People v. Superior Court

TRAYNOR, C. J.

The Public Utilities Commission, suing in the name of the People of the State of California (Pub. Util. Code, § 2101), seeks a writ of prohibition to restrain respondent superior court from proceeding with an action wherein Dyke Water Company, the real party in interest herein, seeks a declaration of the rights and duties of the parties with respect to funds collected by Dyke from its customers pursuant to a stay order of the commission.

*516In 1960 the commission ordered the termination of an interim rate increase previously granted to Dyke. Pending a review by this court, the commission stayed the effective date of the termination order, but directed Dyke to set up a reserve account in its books and deposit the amounts collected pursuant to the stay with a bank as trustee. On July 25, 1961, after this court affirmed the termination order (Dyke Water Co. v. Public Utilities Com., 56 Cal.2d 105 [14 Cal.Rptr. 310, 363 P.2d 326]), the commission ordered the lower rates into effect immediately and directed Dyke within 10 days to formulate and advise the commission of a plan to refund to its customers the difference between the higher and lower rates collected while the commission’s stay was in effect.

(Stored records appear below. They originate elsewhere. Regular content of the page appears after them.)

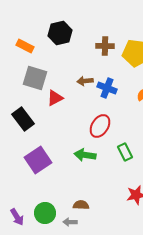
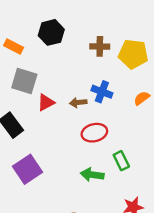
brown arrow: (85, 81) -> (78, 102), moved
red ellipse: (100, 126) -> (94, 133), turned 45
green arrow: (85, 155) -> (92, 175), moved

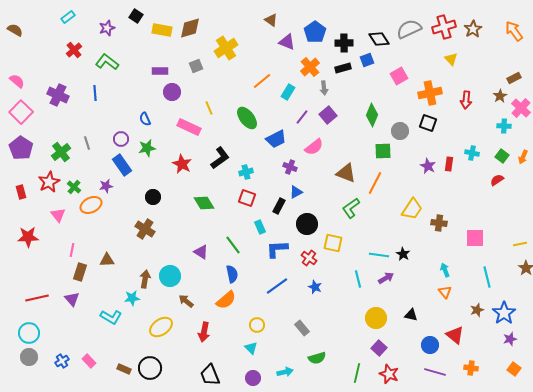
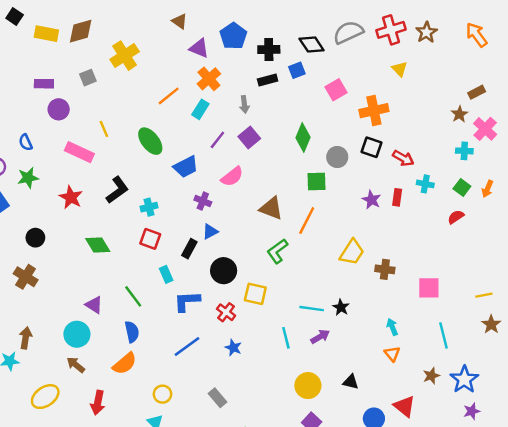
orange cross: (310, 67) -> (209, 79), moved
red arrow: (466, 100) -> (403, 158), moved, turned -66
cyan circle: (170, 276) -> (77, 334), moved

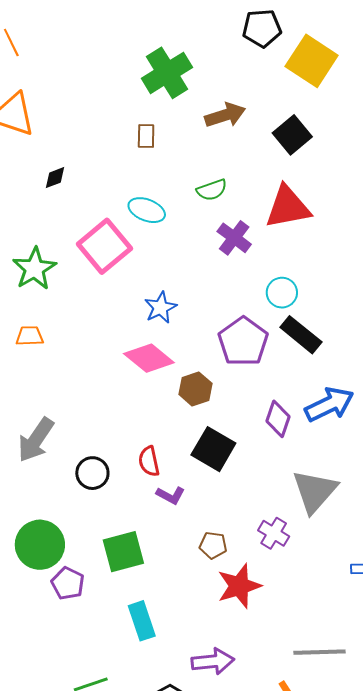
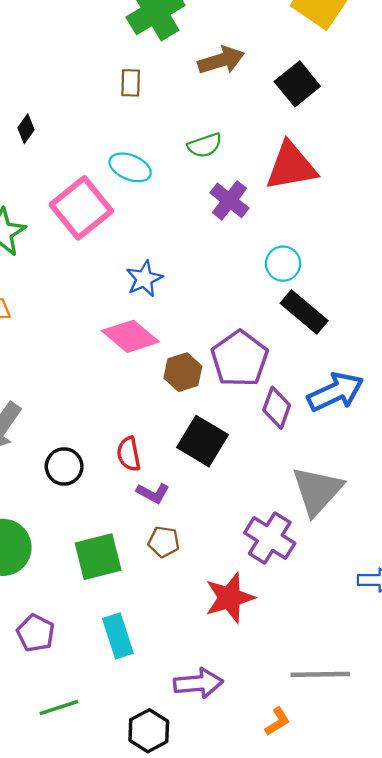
black diamond: (55, 178) -> (26, 129), turned -35
purple pentagon: (243, 342) -> (240, 359), moved
purple cross: (274, 533) -> (270, 538), size x1.4
brown pentagon: (213, 545) -> (164, 542), moved
purple pentagon: (68, 583) -> (36, 633), moved

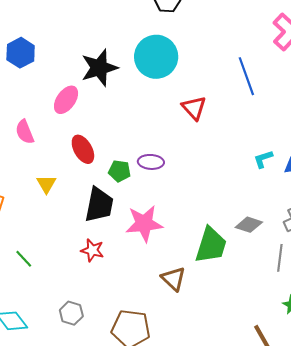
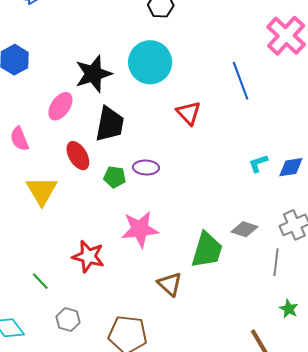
yellow triangle: (46, 184) -> (42, 191), size x1.6
black trapezoid: (99, 205) -> (110, 124), moved
red star: (92, 250) -> (88, 256), size x1.4
green line: (24, 259) -> (40, 281), moved

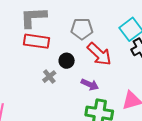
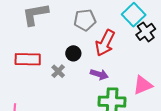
red rectangle: (36, 41) -> (28, 59), moved
red arrow: (99, 54) -> (105, 43), turned 80

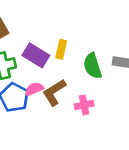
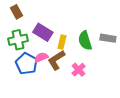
yellow rectangle: (61, 49) -> (62, 42), moved
pink cross: (84, 105) -> (79, 70), turned -32

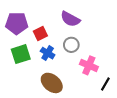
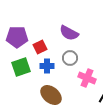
blue cross: (48, 53) -> (47, 66), turned -32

In November 1962 the commission issued an order to show cause why Dyke and its officers and directors should not be held in contempt for violating various final orders of the commission including those directing Dyke to set up a reserve account, to establish a trust deposit, and to formulate a plan for refunding the excess charges collected pursuant to the commission’s stay.

While the contempt proceedings were pending, the commission commenced an investigation of a proposed sale by Dyke of part of its operative property to the City of Anaheim. In a decision filed on August 6, 1963 (Dyke Water Co., 61 Cal. P.U.C. 315, 322), the commission found that the public interest required that approval of the proposed sale be conditioned on Dyke’s making provision for refunds to its customers of the amounts collected pursuant to the stay in the rate proceedings. The commission also determined that $266,342 should be placed in escrow for this purpose, but without prejudice to Dyke’s right to pursue its contention before the commission that no refunds were due.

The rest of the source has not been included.